Are the microbes disconcerted? It seems not.

“As self-protection, your mask is practically useless,” says Shukan Gendai magazine this month. Commercial face masks, medical authorities say, can block particles measuring 3 to 5 micrometers. Wear it against pollen, by all means. The coronavirus currently raging, however, measures 0.1 micrometer.

A country that porously defended would be helpless indeed, barring very adroit diplomacy. That’s out of the question here.

Why is a mask like a hospital waiting room? Because both foster a false sense of security.

“The most dangerous place is not the concert venue or the packed commuter train,” Shukan Gendai says. “It’s the hospital waiting room.”

It stands to reason. All close, confined, crowded spaces are viral. How much the more so a refuge for the sick? And yet the magazine finds, to its horror, waiting rooms crowded as usual with outpatients keeping nonessential medical engagements that could easily be put off.

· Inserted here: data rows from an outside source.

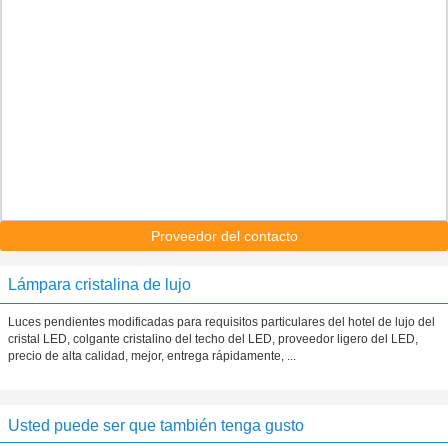
Proveedor del contacto
Lámpara cristalina de lujo
Luces pendientes modificadas para requisitos particulares del hotel de lujo del
cristal LED, colgante cristalino del techo del LED, proveedor ligero del LED,
precio de alta calidad, mejor, entrega rápidamente, ...
Usted puede ser que también tenga gusto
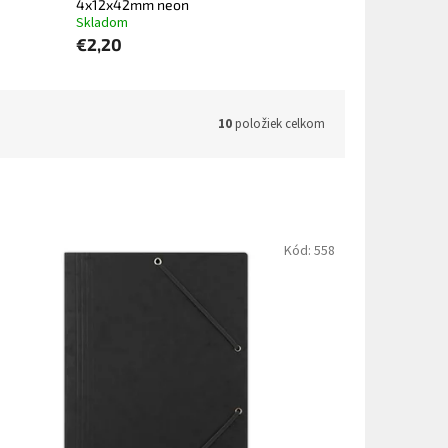
4x12x42mm neon
Skladom
€2,20
10
položiek celkom
Kód:
558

A Tokyo orthopedic surgeon’s clinic is a case in point. It’s packed early one morning with 70-odd people, mostly elderly, waiting their turn for rehabilitation therapy.

“The female therapists are very friendly and very conscientious,” says a 71-year-old patient. “And with everything covered by insurance, coming here has become almost an everyday habit.”

He’s masked, of course. Everyone is masked. The doctors must know, though the patients may not, how little that’s worth — but business proceeds as usual, with waits as long as four hours shrugged off as an agreeable way to pass the time. “I have lots of ‘rehab friends,’” the patient says, “so it’s always pleasant to be here.”

In 2018, 18,560 people nationwide were infected in hospitals by antibiotic-resistant microbes, statistics cited by the magazine show.